For the lines from the one with "ドライバーとして働く新しい一歩に興味はありません" to the end of the listing below, both ends included, give an exact copy and nothing more. Do not copy pictures.
-- Data section follows --
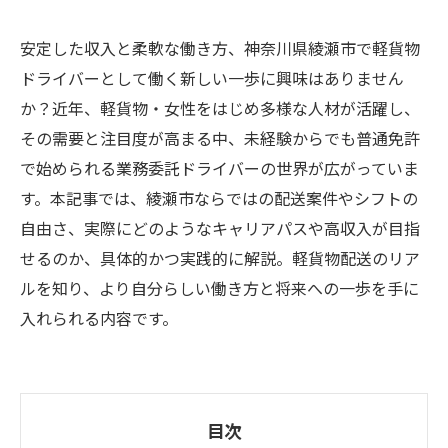
安定した収入と柔軟な働き方、神奈川県綾瀬市で軽貨物
ドライバーとして働く新しい一歩に興味はありません
か？近年、軽貨物・女性をはじめ多様な人材が活躍し、
その需要と注目度が高まる中、未経験からでも普通免許
で始められる業務委託ドライバーの世界が広がっていま
す。本記事では、綾瀬市ならではの配送案件やシフトの
自由さ、実際にどのようなキャリアパスや高収入が目指
せるのか、具体的かつ実践的に解説。軽貨物配送のリア
ルを知り、より自分らしい働き方と将来への一歩を手に
入れられる内容です。
目次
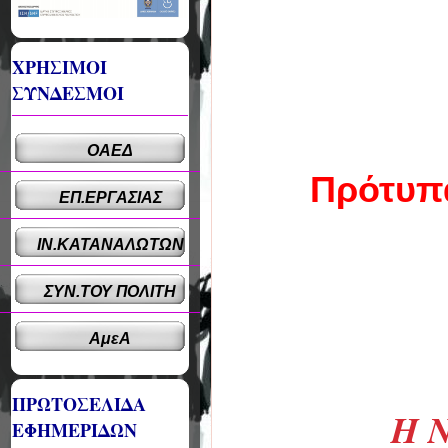
ΧΡΗΣΙΜΟΙ
ΣΥΝΔΕΣΜΟΙ
ΟΑΕΔ
Πρότυπ
ΕΠ.ΕΡΓΑΣΙΑΣ
ΙΝ.ΚΑΤΑΝΑΛΩΤΩΝ
ΣΥΝ.ΤΟΥ ΠΟΛΙΤΗ
ΑμεΑ
ΠΡΩΤΟΣΕΛΙΔΑ
Η 
ΕΦΗΜΕΡΙΔΩΝ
-- Data section concluded --
=== Answer to the problem ===
ドライバーとして働く新しい一歩に興味はありません
か？近年、軽貨物・女性をはじめ多様な人材が活躍し、
その需要と注目度が高まる中、未経験からでも普通免許
で始められる業務委託ドライバーの世界が広がっていま
す。本記事では、綾瀬市ならではの配送案件やシフトの
自由さ、実際にどのようなキャリアパスや高収入が目指
せるのか、具体的かつ実践的に解説。軽貨物配送のリア
ルを知り、より自分らしい働き方と将来への一歩を手に
入れられる内容です。
目次
ΧΡΗΣΙΜΟΙ
ΣΥΝΔΕΣΜΟΙ
ΟΑΕΔ
Πρότυπ
ΕΠ.ΕΡΓΑΣΙΑΣ
ΙΝ.ΚΑΤΑΝΑΛΩΤΩΝ
ΣΥΝ.ΤΟΥ ΠΟΛΙΤΗ
ΑμεΑ
ΠΡΩΤΟΣΕΛΙΔΑ
Η 
ΕΦΗΜΕΡΙΔΩΝ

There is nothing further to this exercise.